Upping the ante before Beijing Olympics
But the diplomacy derailed after the collapse of the second Kim-Trump meeting in 2019 when the Americans rejected North Korea's demand for significant sanctions relief in exchange for a partial surrender of its nuclear capabilities.
Japanese chief cabinet secretary Hirokazu Matsuno said Sunday's missile flew for around 30 minutes and landed in waters outside Japan's exclusive economic zone. There were no immediate reports of damage to boats or aircraft.
The US Indo-Pacific Command said the US condemns North Korea's testing activity and calls on the North to refrain from further destabilising acts. It said the latest launch did not "pose an immediate threat to US personnel, territory, or that of our allies."
The launch came three days after North Korea fired two short-range ballistic missiles into the sea.
On Tuesday, the North also flight-tested a pair of purported long-range cruise missiles while vowing to strengthen its nuclear "war deterrent" and build more powerful weapons.
Experts say the North could halt its testing spree after the start of the Beijing Winter Olympics next week out of respect for China, its major ally and economic lifeline.

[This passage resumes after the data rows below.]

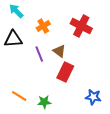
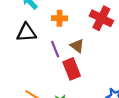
orange cross: (43, 26) -> (60, 18), turned 32
red rectangle: (65, 72) -> (72, 69), moved, turned -48

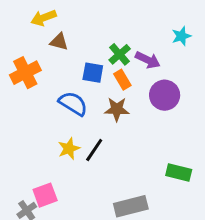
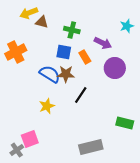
brown triangle: (59, 42) -> (42, 22), moved
green cross: (120, 54) -> (72, 30), moved, turned -35
brown star: (117, 109) -> (66, 74), moved
black line: (94, 150) -> (81, 95), moved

But there are also expectations that the North could significantly up the ante in weapons demonstrations once the Olympics end in February to grab the attention of the Biden administration, which has been focusing more on confronting China and Russia over its conflict with Ukraine.
"North Korea is launching a frenzy of missiles before the start of the Beijing Olympics, mostly as military modernisation efforts. Pyongyang also wants to boost national pride as it gears up to celebrate political anniversaries in the context of economic struggles," said Leif-Eric Easley, a professor at Ewha University in Seoul.
"It wants to remind Washington and Seoul that trying to topple it would be too costly. By threatening stability in Asia while global resources are stretched thin elsewhere, Pyongyang is demanding the world compensate it to act like a 'responsible nuclear power,'" Easley added.
North Korea has justified its testing activity as an exercise of its rights to self-defence and threatened more decisive action after the Biden administration imposed fresh sanctions following two tests of a purported hypersonic missile earlier this month.
While desperate for outside relief, Kim has shown no willingness to surrender the nuclear weapons and missiles he sees as his strongest guarantee of survival.
Analysts say Kim's pressure campaign aims to force Washington to accept the North as a nuclear power and convert their nuclear disarmament-for-aid diplomacy into negotiations for mutual arms reduction.
Kim last year announced a new five-year plan for developing weapons and issued an ambitious wish list that included hypersonic weapons, spy satellites, solid-fuel intercontinental ballistic missiles and submarine-launched nuclear missiles.
State media said Friday that Kim visited an unspecified munitions factory producing a "major weapons system," and that the workers pledged loyalty to their leader who "smashes with his bold pluck the challenges of US imperialists and their vassal forces".